Note from p. 27, “M. Bourtzeff.”—There was a notice in the Times of February 4th last as follows: “A Reuter telegram from Petrograd of yesterday’s date states that M. Bourtzeff has been sentenced to deportation to Siberia.” I have never been able, however, to obtain any confirmation of this from Russian officials in this country, nor do the Russian Embassy know anything about it. I hope it will prove that a sentence was passed pro forma, and that the Emperor, as in Miss Malecska’s case, at once remitted the sentence, or that M. Bourtzeff was merely requested to live in Siberia for the present rather than in Russia, and I personally should think that no great hardship. I feel that we must await further particulars before being able to form correct impressions of this important case.

FOOTNOTES:

[1] See end of this chapter, p. 45.

CHAPTER III

The Peasantry

It would be much more satisfactory to one’s self to try and write a book about the peasantry of Russia, rather than attempt to say all that one wants to say in a single chapter, for there could hardly be any more interesting and promising people in the world than the peasant folk of Russia.
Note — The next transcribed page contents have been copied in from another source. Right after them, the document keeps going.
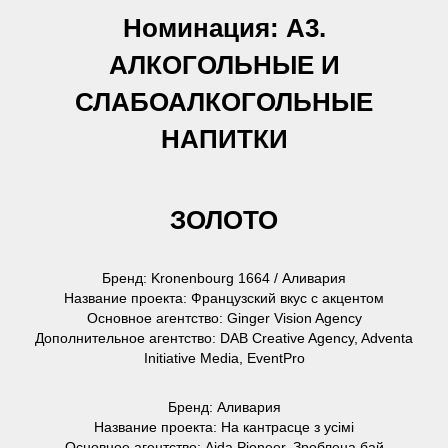
Номинация: А3.
АЛКОГОЛЬНЫЕ И
СЛАБОАЛКОГОЛЬНЫЕ
НАПИТКИ
ЗОЛОТО
Бренд: Kronenbourg 1664 / Аливария
Название проекта: Французский вкус с акцентом
Основное агентство: Ginger Vision Agency
Дополнительное агентство: DAB Creative Agency, Adventa
Initiative Media, EventPro
Бренд: Аливария
Название проекта: На кантрасце з усімі
Основное агентство: Aida Pioneer, Зроблена бай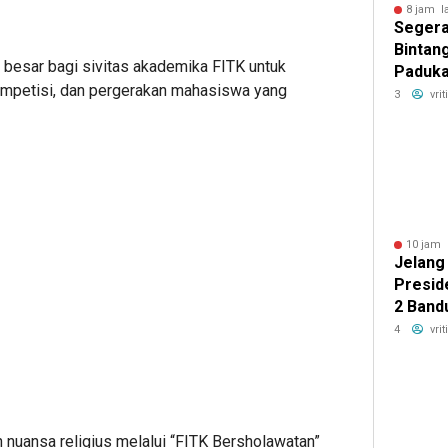
8 jam l
Segera 
Bintan
 besar bagi sivitas akademika FITK untuk
Paduka
ompetisi, dan pergerakan mahasiswa yang
Memanc
3
vri
Komuni
10 jam 
Jelang 
Presid
2 Band
Pelang
4
vri
Awal k
uansa religius melalui “FITK Bersholawatan”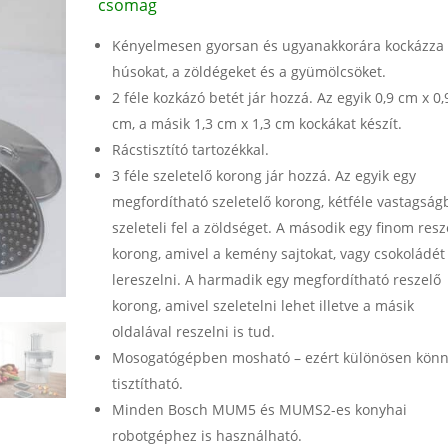
csomag
Kényelmesen gyorsan és ugyanakkorára kockázza 
húsokat, a zöldégeket és a gyümölcsöket.
2 féle kozkázó betét jár hozzá. Az egyik 0,9 cm x 0,
cm, a másik 1,3 cm x 1,3 cm kockákat készít.
Rácstisztító tartozékkal.
3 féle szeletelő korong jár hozzá. Az egyik egy
megfordítható szeletelő korong, kétféle vastagsá
szeleteli fel a zöldséget. A második egy finom resz
korong, amivel a kemény sajtokat, vagy csokoládét
lereszelni. A harmadik egy megfordítható reszelő
korong, amivel szeletelni lehet illetve a másik
oldalával reszelni is tud.
Mosogatógépben mosható – ezért különösen kön
tisztítható.
Minden Bosch MUM5 és MUMS2-es konyhai
robotgéphez is használható.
The future of the empire depends upon the development and improvement of its agricultural population, as they form three-fourths, according to the last census of three years ago, of its grand total of over 171,000,000 souls. Russia thus leads in the white races in the matter of population, and possesses that splendid asset, which Goldsmith feels to be vital to a nation’s advance and with which nothing else can compare when lost:—

“Princes and lords may flourish, or may fade;
A breath can make them as a breath has made;
But a bold peasantry, their country’s pride,
When once destroyed can never be supplied.”
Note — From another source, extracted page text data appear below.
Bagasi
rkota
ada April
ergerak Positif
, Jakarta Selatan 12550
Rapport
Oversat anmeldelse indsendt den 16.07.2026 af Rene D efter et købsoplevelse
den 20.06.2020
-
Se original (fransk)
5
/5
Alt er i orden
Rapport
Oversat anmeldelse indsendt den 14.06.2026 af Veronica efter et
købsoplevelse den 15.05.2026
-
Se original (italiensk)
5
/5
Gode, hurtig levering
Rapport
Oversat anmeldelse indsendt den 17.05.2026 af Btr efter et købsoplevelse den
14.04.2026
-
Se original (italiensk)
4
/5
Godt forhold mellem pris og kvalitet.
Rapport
It is upon coming to write even briefly and in an impressionist kind of way upon a class which forms the huge majority of Russia’s population that the vastness of her empire and the different conditions under which her people live begin to be in some small degree apparent. It is no wonder that thoroughly well-informed and experienced writers, who have lived long and travelled far in the country and who are evidently quite to be trusted, should yet write so differently.